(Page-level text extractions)
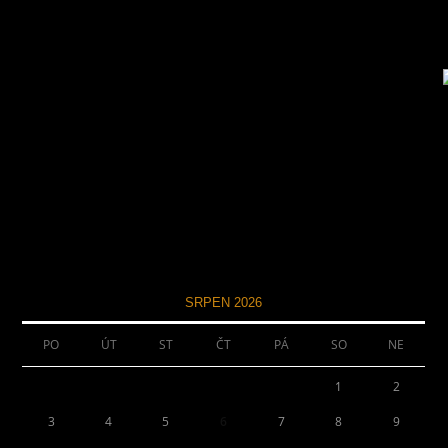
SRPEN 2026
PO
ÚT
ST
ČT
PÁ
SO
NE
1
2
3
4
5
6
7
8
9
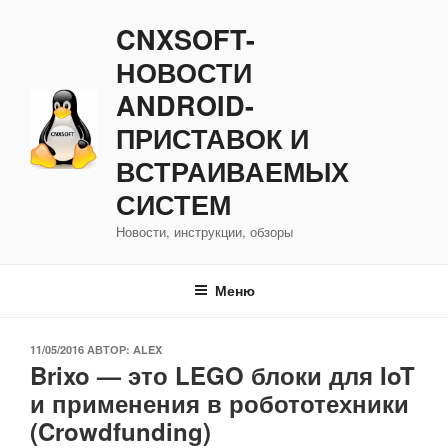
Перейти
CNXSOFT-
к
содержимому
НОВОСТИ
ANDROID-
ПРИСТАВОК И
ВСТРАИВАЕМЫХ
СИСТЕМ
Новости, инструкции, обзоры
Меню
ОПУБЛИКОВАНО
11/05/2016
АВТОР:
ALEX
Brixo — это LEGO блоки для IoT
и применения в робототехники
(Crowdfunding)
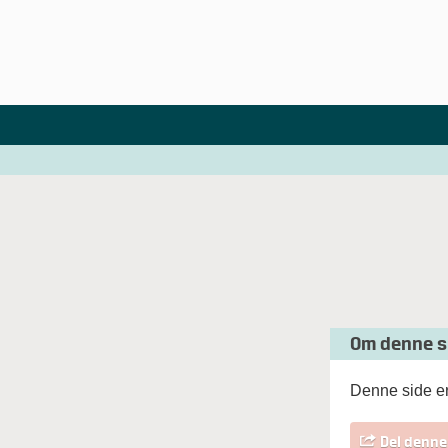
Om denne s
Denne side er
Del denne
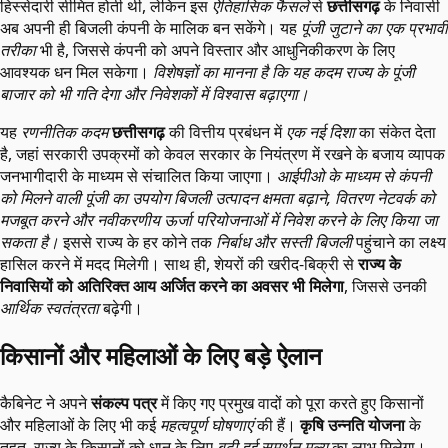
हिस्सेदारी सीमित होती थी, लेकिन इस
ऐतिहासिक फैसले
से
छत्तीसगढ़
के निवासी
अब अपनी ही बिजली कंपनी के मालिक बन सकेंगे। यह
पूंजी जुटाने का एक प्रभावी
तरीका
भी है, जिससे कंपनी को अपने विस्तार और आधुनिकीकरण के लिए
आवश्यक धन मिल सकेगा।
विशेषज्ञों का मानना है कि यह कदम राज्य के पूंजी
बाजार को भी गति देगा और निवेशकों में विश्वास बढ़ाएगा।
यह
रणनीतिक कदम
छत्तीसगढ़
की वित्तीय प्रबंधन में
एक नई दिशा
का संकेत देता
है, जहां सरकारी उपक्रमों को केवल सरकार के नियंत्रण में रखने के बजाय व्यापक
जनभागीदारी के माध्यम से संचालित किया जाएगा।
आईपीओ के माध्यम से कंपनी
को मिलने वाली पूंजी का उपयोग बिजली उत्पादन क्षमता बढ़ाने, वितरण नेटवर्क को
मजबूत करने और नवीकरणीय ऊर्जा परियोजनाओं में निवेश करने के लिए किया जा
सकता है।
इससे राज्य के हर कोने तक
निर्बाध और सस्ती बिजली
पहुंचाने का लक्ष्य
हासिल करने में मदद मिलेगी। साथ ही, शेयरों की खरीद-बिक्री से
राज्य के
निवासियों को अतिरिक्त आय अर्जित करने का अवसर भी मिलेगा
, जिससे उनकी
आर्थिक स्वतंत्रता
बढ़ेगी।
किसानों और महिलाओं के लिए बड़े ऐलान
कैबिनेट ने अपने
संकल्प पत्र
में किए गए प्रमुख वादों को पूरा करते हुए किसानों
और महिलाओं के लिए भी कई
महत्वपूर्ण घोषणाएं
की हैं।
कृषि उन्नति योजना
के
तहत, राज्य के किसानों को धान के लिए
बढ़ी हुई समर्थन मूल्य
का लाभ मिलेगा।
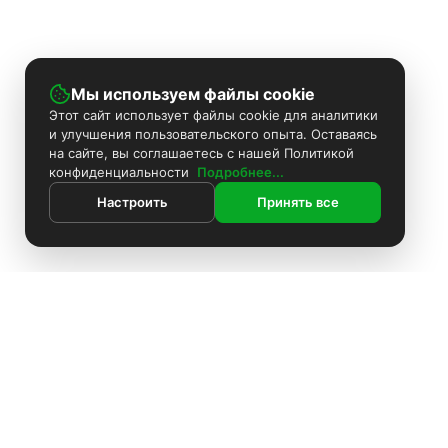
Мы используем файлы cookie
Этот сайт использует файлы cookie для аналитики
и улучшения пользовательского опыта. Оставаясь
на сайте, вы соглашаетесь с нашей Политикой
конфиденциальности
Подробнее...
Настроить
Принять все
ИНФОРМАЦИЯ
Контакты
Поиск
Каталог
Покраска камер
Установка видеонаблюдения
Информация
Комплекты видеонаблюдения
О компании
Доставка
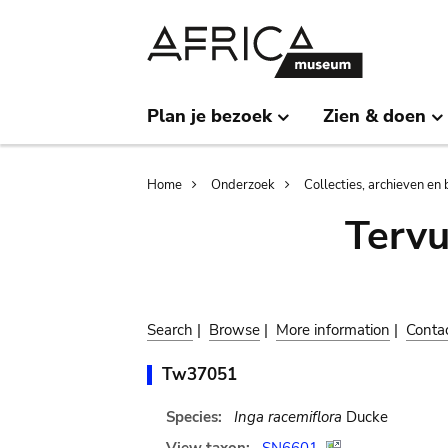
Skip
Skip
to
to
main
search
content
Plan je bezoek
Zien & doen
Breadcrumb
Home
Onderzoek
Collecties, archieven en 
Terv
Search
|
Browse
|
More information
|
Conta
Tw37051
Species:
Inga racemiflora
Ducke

---

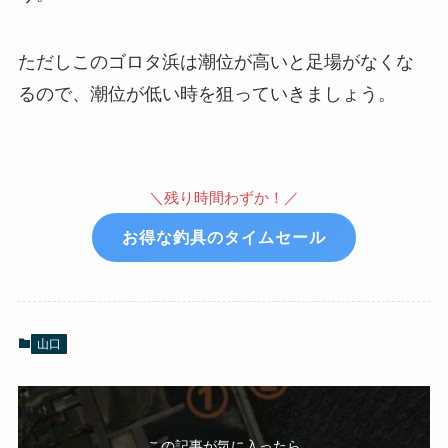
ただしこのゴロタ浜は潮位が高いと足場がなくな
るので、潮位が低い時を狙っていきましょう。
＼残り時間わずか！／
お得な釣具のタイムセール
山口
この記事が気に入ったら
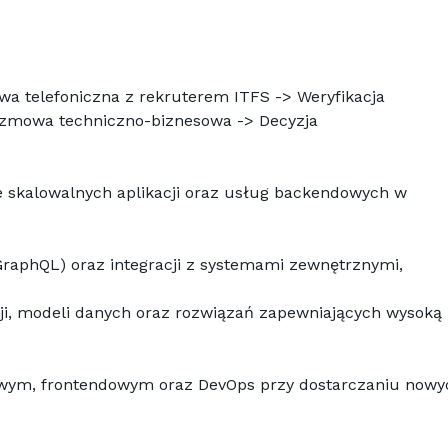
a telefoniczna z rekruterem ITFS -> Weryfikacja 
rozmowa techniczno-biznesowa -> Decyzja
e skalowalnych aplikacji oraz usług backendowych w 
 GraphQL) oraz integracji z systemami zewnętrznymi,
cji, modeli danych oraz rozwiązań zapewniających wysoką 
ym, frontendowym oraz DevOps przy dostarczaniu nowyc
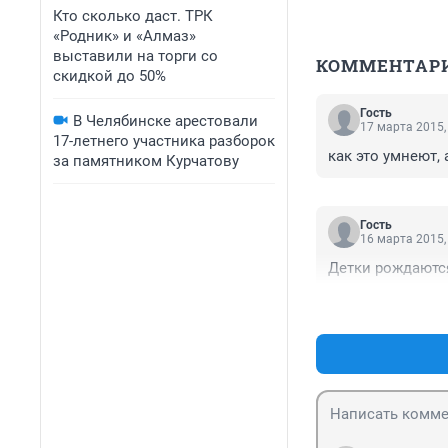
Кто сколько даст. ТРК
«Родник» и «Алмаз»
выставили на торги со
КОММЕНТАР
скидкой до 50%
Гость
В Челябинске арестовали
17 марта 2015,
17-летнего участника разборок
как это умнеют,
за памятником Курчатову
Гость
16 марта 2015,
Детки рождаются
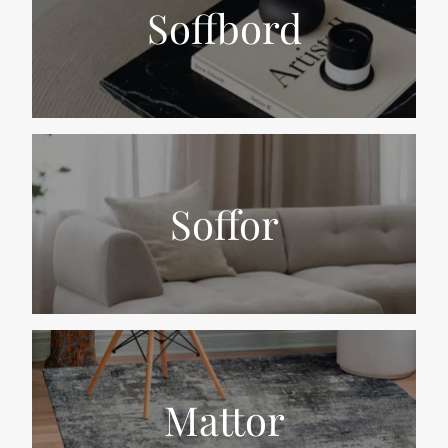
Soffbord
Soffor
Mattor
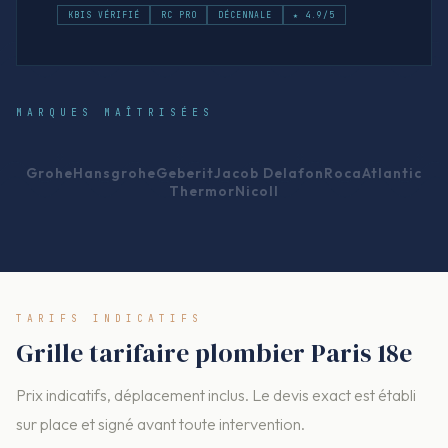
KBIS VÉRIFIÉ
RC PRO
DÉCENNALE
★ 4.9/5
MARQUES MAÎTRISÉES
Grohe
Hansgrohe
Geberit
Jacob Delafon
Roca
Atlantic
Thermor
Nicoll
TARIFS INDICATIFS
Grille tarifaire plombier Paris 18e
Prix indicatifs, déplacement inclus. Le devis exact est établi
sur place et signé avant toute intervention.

WORK ITEM. Look through the entries, and return every line that the word "cookie" appears in.

RESULT OF THIS TASK.
Мы используем файлы cookie
Этот сайт использует файлы cookie для аналитики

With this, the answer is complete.